In FIG. 2 similar components are labelled with the same reference numerals. The embodiment shown in FIG. 2 differs from the embodiment shown in FIG. 1 in that the series arrangement of first capacitor C1 and third capacitor C3 has been replaced by a series arrangement of a third switching element Q3 and a fourth switching element Q4. First capacitor C1 is now present between lamp connection terminal T4 and first input terminal T1. Also in this embodiment first capacitor C1 forms a first chain connecting the first lamp connection terminal to the first input terminal. In this embodiment lamp connection terminal T4 forms the first lamp connection terminal. Consequently, lamp connection terminal T3 forms the second lamp connection terminal. Second capacitor C2 is connected between lamp connection terminal T4 and reflector RE and forms a second chain connecting the reflector RE and the first lamp connection terminal. All the components of the light source shown in FIG. 2 apart from reflector RE, second capacitor C2 and the discharge lamp LA together form a driver circuit that is a full bridge circuit.

The operation of the light source shown in FIG. 2 is as follows. During stationary operation the light source is alternatingly at a low frequency controlled in a first and a second mode of operation.
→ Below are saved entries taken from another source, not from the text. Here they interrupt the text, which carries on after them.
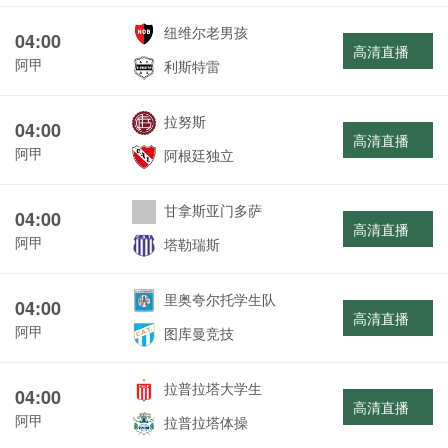
纽维尔老男孩
04:00
高清直播
阿甲
利斯特雷
拉努斯
04:00
高清直播
阿甲
阿根廷独立
甘拿斯亚门多萨
04:00
高清直播
阿甲
塔勒瑞斯
里奥夸尔托学生队
04:00
高清直播
阿甲
图库曼竞技
拉普拉塔大学生
04:00
高清直播
阿甲
拉普拉塔体操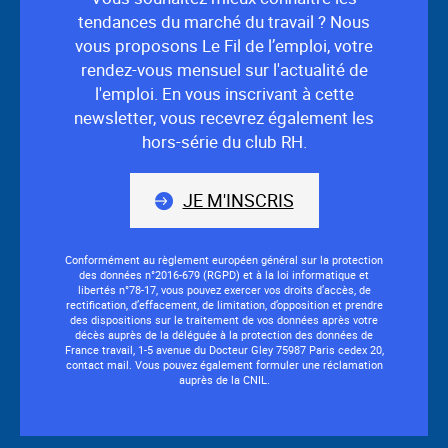
tendances du marché du travail ? Nous
vous proposons Le Fil de l’emploi, votre
rendez-vous mensuel sur l'actualité de
l'emploi. En vous inscrivant à cette
newsletter, vous recevrez également les
hors-série du club RH.
JE M'INSCRIS
Conformément au règlement européen général sur la protection
des données n°2016-679 (RGPD) et à la loi informatique et
libertés n°78-17, vous pouvez exercer vos droits d’accès, de
rectification, d’effacement, de limitation, d’opposition et prendre
des dispositions sur le traitement de vos données après votre
décès auprès de la déléguée à la protection des données de
France travail, 1-5 avenue du Docteur Gley 75987 Paris cedex 20,
contact mail. Vous pouvez également formuler une réclamation
auprès de la CNIL.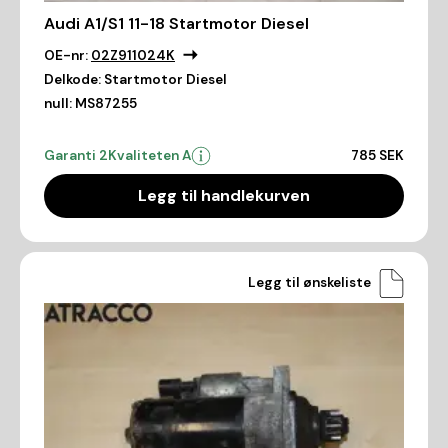
Audi A1/S1 11-18 Startmotor Diesel
OE-nr:
02Z911024K
Delkode:
Startmotor Diesel
null:
MS87255
Garanti 2
Kvaliteten A
785 SEK
Legg til handlekurven
Legg til ønskeliste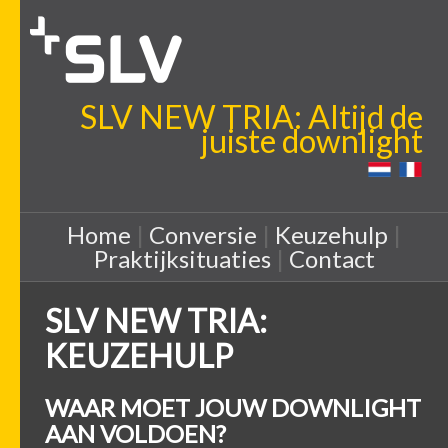
SLV NEW TRIA: Altijd de
juiste downlight
Home
|
Conversie
|
Keuzehulp
|
Praktijksituaties
|
Contact
SLV NEW TRIA:
KEUZEHULP
WAAR MOET JOUW DOWNLIGHT
AAN VOLDOEN?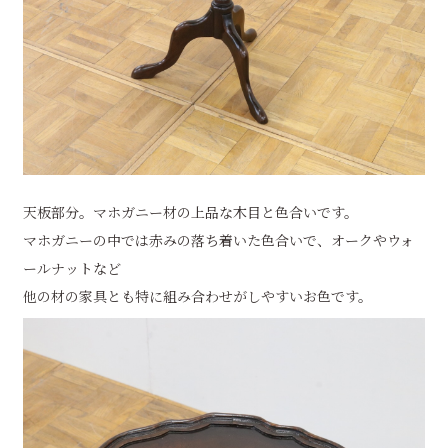
天板部分。マホガニー材の上品な木目と色合いです。
マホガニーの中では赤みの落ち着いた色合いで、オークやウォ
ールナットなど
他の材の家具とも特に組み合わせがしやすいお色です。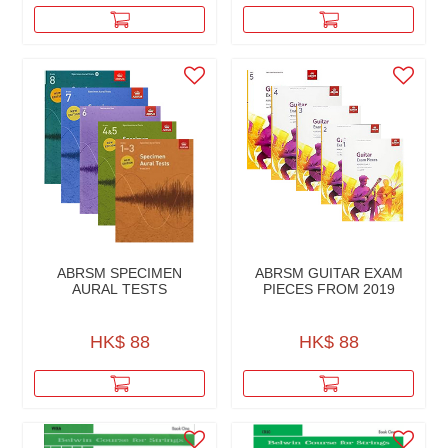
ABRSM SPECIMEN
ABRSM GUITAR EXAM
AURAL TESTS
PIECES FROM 2019
HK$ 88
HK$ 88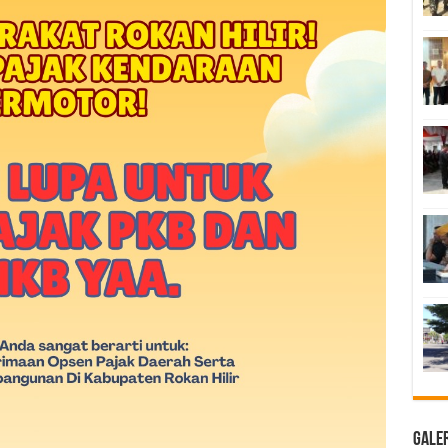
Galer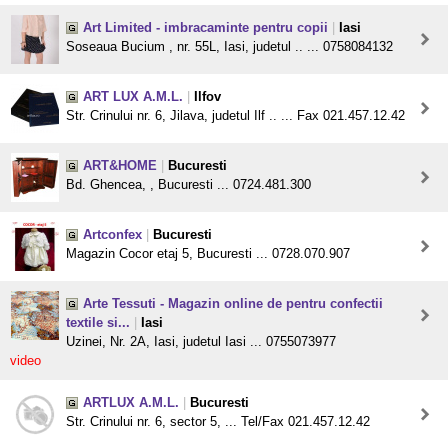
Art Limited - imbracaminte pentru copii
|
Iasi
Soseaua Bucium , nr. 55L, Iasi, judetul .. ... 0758084132
ART LUX A.M.L.
|
Ilfov
Str. Crinului nr. 6, Jilava, judetul Ilf .. ... Fax 021.457.12.42
ART&HOME
|
Bucuresti
Bd. Ghencea, , Bucuresti ... 0724.481.300
Artconfex
|
Bucuresti
Magazin Cocor etaj 5, Bucuresti ... 0728.070.907
Arte Tessuti - Magazin online de pentru confectii
textile si...
|
Iasi
Uzinei, Nr. 2A, Iasi, judetul Iasi ... 0755073977
video
ARTLUX A.M.L.
|
Bucuresti
Str. Crinului nr. 6, sector 5, ... Tel/Fax 021.457.12.42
In the first mode of operation, a control circuit that is not shown in FIG. 2 controls switching elements T2 and T3 in a non-conducting state and switching element T4 in a conducting state. Switching element T1 is rendered alternatingly conductive and non-conductive at a high frequency (for instance in the range 10 kHz-50 kHz) In the second mode of operation, the control circuit controls switching elements T1 and T4 in a non-conducting state and switching element T3 in a conducting state. Switching element T2 is rendered alternatingly conductive and non-conductive at a high frequency. By alternating between the first and second mode of operation a low frequency square wave shaped AC discharge lamp current is generated. The EMI generated by the reflector RE because of this current is suppressed to a substantial extent by the conductive path between the reflector RE and the first input terminal formed by the series arrangement of second capacitor C2 and first capacitor C1.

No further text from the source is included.